[Collected data]
* * * * * * *

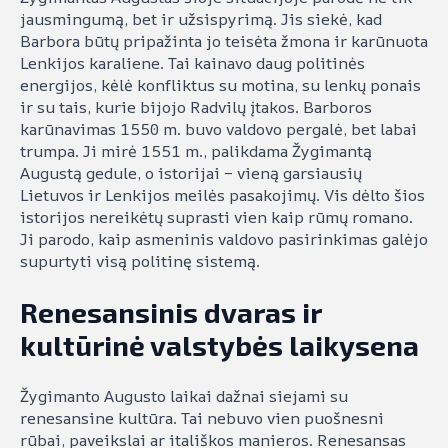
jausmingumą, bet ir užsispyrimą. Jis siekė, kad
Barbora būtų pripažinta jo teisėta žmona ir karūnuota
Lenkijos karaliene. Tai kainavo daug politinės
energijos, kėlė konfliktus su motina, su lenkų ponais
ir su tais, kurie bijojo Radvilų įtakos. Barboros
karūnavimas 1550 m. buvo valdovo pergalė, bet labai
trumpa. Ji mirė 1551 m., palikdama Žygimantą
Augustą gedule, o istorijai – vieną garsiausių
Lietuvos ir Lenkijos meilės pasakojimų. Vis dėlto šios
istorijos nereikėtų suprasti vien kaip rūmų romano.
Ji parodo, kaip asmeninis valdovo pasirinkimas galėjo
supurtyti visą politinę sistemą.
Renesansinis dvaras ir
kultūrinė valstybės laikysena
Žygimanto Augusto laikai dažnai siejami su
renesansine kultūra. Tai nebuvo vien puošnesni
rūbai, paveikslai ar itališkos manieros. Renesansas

* * * * * * *

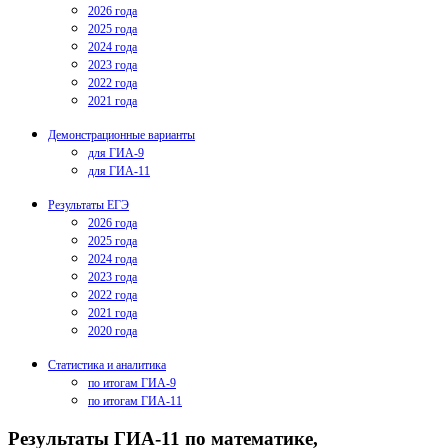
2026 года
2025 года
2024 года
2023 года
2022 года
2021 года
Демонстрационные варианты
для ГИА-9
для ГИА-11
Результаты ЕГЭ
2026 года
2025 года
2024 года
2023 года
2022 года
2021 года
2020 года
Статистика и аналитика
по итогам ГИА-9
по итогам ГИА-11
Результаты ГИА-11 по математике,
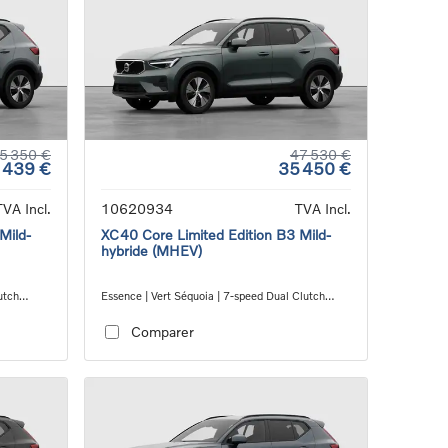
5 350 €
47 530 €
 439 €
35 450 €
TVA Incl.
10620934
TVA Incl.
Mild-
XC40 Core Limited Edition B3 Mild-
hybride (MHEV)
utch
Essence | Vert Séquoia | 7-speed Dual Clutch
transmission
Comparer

* * * * * * *

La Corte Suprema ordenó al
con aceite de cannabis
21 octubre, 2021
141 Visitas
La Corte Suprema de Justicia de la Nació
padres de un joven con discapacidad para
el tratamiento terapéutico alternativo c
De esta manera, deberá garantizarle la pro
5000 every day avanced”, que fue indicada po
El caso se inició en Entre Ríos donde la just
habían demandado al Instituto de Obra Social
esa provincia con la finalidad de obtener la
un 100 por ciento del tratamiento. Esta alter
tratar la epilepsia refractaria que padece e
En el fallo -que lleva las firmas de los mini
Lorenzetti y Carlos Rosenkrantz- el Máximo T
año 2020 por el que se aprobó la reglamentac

* * * * * * *

* _YOUR GOAL_
Look above for the line with "renesansine kultūra. Tai" and the line with "rūbai, paveikslai ar", and reproduce exactly those two lines plus every line between, nothing more.

* _FINISHED EXERCISE_
renesansine kultūra. Tai nebuvo vien puošnesni
rūbai, paveikslai ar itališkos manieros. Renesansas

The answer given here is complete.